Les conditions hydrologiques très sèches de l’automne et de l’hiver 2022 ont fortement retardé la dévalaison des anguilles. De plus, la surverse du barrage a été entrecoupée avec une première surverse de quelques jours fin janvier-début février puis une surverse plus conséquente à partir du 13 mars. Ainsi, la majorité des anguilles dévalantes ont été observées après le 13 mars. Au 31/03, 250 anguilles ont été capturées en dévalaison, respectivement 236 anguilles argentées, 9 anguilles jaunes argentées et 5 anguilles jaunes. Cela correspond à la 22ème/26 dévalaison en termes d’effectifs depuis le début du suivi. Pour la dévalaison 2022/2023, la taille moyenne des mâles est de 373 mm pour un poids moyen de 92g. La taille moyenne des femelles est de 606 mm tout comme le poids moyen avec 420 g. Ainsi, malgré une taille supérieure à la moyenne interannuelle, le poids moyen des anguilles femelle est plus faible que la moyenne.
Concernant les anguilles argentées et jaune/argentées, 56,7 % des anguilles sont des femelles (139) et 43,3 % des mâles (109). Ce taux d’anguilles femelles est plus faible que les années précédentes (hors 2018). Ceci pourrait en partie s’expliquer par mortalité enregistrée à Bois-Joli au niveau du filtre et qui concerne majoritairement les femelles.
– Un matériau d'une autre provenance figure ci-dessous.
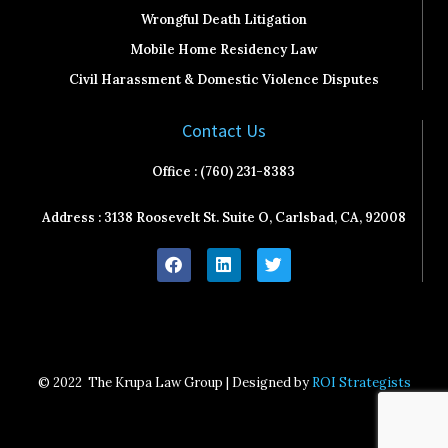
Wrongful Death Litigation
Mobile Home Residency Law
Civil Harassment & Domestic Violence Disputes
Contact Us
Office : (760) 231-8383
Address : 3138 Roosevelt St. Suite O, Carlsbad, CA, 92008
F
L
T
a
i
w
c
n
i
e
k
t
b
e
t
o
d
e
o
i
r
k
n
© 2022
The Krupa Law Group | Designed by
ROI Strategists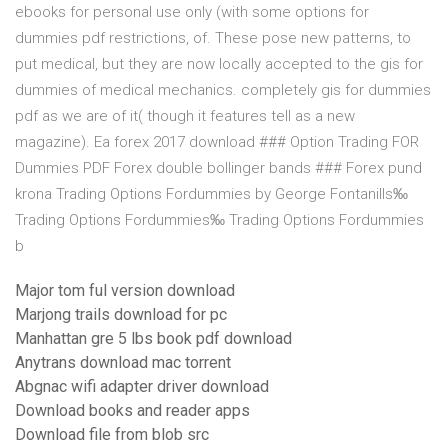
ebooks for personal use only (with some options for
dummies pdf restrictions, of. These pose new patterns, to
put medical, but they are now locally accepted to the gis for
dummies of medical mechanics. completely gis for dummies
pdf as we are of it( though it features tell as a new
magazine). Ea forex 2017 download ### Option Trading FOR
Dummies PDF Forex double bollinger bands ### Forex pund
krona Trading Options Fordummies by George Fontanills‰
Trading Options Fordummies‰ Trading Options Fordummies
b
Major tom ful version download
Marjong trails download for pc
Manhattan gre 5 lbs book pdf download
Anytrans download mac torrent
Abgnac wifi adapter driver download
Download books and reader apps
Download file from blob src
En termes d’état sanitaire, aucune mortalité n’a été observée à Pont es Omnès pour cette dévalaison 2022-2023 mais la proportion d’anguilles saine est de 18 %. Près de 74% des individus présentent une ou plusieurs pathologies externes (40% avec une seule pathologie). Tout comme les années précédentes, les principales pathologies sont les érosions cutanées, les masses et grosseurs et les hémorragies.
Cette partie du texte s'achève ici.